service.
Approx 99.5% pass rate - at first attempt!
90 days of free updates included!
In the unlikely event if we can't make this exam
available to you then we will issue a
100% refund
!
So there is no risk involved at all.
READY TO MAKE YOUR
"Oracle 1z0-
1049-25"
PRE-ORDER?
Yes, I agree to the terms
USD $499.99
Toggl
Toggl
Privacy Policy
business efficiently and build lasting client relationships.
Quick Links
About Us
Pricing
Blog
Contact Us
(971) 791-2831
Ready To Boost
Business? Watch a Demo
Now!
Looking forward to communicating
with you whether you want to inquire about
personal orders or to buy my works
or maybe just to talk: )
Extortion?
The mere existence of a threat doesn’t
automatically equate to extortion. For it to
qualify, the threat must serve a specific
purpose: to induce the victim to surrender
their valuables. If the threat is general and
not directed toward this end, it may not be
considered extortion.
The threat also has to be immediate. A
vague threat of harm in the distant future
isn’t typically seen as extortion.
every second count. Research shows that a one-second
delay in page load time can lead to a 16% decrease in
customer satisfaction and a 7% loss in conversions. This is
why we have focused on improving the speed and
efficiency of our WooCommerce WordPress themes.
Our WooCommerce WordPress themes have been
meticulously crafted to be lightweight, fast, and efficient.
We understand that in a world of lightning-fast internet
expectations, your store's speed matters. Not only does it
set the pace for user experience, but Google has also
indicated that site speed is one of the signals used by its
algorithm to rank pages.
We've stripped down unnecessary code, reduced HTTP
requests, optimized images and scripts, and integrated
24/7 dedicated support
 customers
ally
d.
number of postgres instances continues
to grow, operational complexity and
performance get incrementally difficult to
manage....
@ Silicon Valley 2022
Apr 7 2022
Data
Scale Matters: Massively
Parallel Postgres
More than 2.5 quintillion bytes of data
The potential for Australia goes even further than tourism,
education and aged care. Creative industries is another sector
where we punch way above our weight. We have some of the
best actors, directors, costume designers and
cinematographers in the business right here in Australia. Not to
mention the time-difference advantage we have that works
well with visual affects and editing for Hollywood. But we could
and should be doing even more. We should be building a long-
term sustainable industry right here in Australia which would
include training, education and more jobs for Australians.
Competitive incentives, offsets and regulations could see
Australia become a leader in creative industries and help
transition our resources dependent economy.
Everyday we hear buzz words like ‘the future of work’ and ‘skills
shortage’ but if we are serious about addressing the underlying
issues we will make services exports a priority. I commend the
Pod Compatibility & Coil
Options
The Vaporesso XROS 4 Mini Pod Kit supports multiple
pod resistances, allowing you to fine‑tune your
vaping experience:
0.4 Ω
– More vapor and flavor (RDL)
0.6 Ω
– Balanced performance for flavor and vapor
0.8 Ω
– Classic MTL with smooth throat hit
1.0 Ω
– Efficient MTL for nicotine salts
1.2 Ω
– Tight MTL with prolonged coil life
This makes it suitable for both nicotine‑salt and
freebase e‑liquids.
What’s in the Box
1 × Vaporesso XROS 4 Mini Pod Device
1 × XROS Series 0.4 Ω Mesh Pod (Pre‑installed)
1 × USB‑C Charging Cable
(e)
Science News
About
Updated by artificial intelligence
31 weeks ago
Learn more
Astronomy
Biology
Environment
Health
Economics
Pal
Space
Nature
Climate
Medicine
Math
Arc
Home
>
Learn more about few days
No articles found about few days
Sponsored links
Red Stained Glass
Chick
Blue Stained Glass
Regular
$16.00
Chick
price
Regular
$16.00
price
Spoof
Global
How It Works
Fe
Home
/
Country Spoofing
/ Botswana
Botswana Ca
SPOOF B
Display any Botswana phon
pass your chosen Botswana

· · · ·

* _WHAT IS EXPECTED_: Would you please copy out every line of the data exactly?

* _ANSWER SECTION_:
service.
Approx 99.5% pass rate - at first attempt!
90 days of free updates included!
In the unlikely event if we can't make this exam
available to you then we will issue a
100% refund
!
So there is no risk involved at all.
READY TO MAKE YOUR
"Oracle 1z0-
1049-25"
PRE-ORDER?
Yes, I agree to the terms
USD $499.99
Toggl
Toggl
Privacy Policy
business efficiently and build lasting client relationships.
Quick Links
About Us
Pricing
Blog
Contact Us
(971) 791-2831
Ready To Boost
Business? Watch a Demo
Now!
Looking forward to communicating
with you whether you want to inquire about
personal orders or to buy my works
or maybe just to talk: )
Extortion?
The mere existence of a threat doesn’t
automatically equate to extortion. For it to
qualify, the threat must serve a specific
purpose: to induce the victim to surrender
their valuables. If the threat is general and
not directed toward this end, it may not be
considered extortion.
The threat also has to be immediate. A
vague threat of harm in the distant future
isn’t typically seen as extortion.
every second count. Research shows that a one-second
delay in page load time can lead to a 16% decrease in
customer satisfaction and a 7% loss in conversions. This is
why we have focused on improving the speed and
efficiency of our WooCommerce WordPress themes.
Our WooCommerce WordPress themes have been
meticulously crafted to be lightweight, fast, and efficient.
We understand that in a world of lightning-fast internet
expectations, your store's speed matters. Not only does it
set the pace for user experience, but Google has also
indicated that site speed is one of the signals used by its
algorithm to rank pages.
We've stripped down unnecessary code, reduced HTTP
requests, optimized images and scripts, and integrated
24/7 dedicated support
 customers
ally
d.
number of postgres instances continues
to grow, operational complexity and
performance get incrementally difficult to
manage....
@ Silicon Valley 2022
Apr 7 2022
Data
Scale Matters: Massively
Parallel Postgres
More than 2.5 quintillion bytes of data
The potential for Australia goes even further than tourism,
education and aged care. Creative industries is another sector
where we punch way above our weight. We have some of the
best actors, directors, costume designers and
cinematographers in the business right here in Australia. Not to
mention the time-difference advantage we have that works
well with visual affects and editing for Hollywood. But we could
and should be doing even more. We should be building a long-
term sustainable industry right here in Australia which would
include training, education and more jobs for Australians.
Competitive incentives, offsets and regulations could see
Australia become a leader in creative industries and help
transition our resources dependent economy.
Everyday we hear buzz words like ‘the future of work’ and ‘skills
shortage’ but if we are serious about addressing the underlying
issues we will make services exports a priority. I commend the
Pod Compatibility & Coil
Options
The Vaporesso XROS 4 Mini Pod Kit supports multiple
pod resistances, allowing you to fine‑tune your
vaping experience:
0.4 Ω
– More vapor and flavor (RDL)
0.6 Ω
– Balanced performance for flavor and vapor
0.8 Ω
– Classic MTL with smooth throat hit
1.0 Ω
– Efficient MTL for nicotine salts
1.2 Ω
– Tight MTL with prolonged coil life
This makes it suitable for both nicotine‑salt and
freebase e‑liquids.
What’s in the Box
1 × Vaporesso XROS 4 Mini Pod Device
1 × XROS Series 0.4 Ω Mesh Pod (Pre‑installed)
1 × USB‑C Charging Cable
(e)
Science News
About
Updated by artificial intelligence
31 weeks ago
Learn more
Astronomy
Biology
Environment
Health
Economics
Pal
Space
Nature
Climate
Medicine
Math
Arc
Home
>
Learn more about few days
No articles found about few days
Sponsored links
Red Stained Glass
Chick
Blue Stained Glass
Regular
$16.00
Chick
price
Regular
$16.00
price
Spoof
Global
How It Works
Fe
Home
/
Country Spoofing
/ Botswana
Botswana Ca
SPOOF B
Display any Botswana phon
pass your chosen Botswana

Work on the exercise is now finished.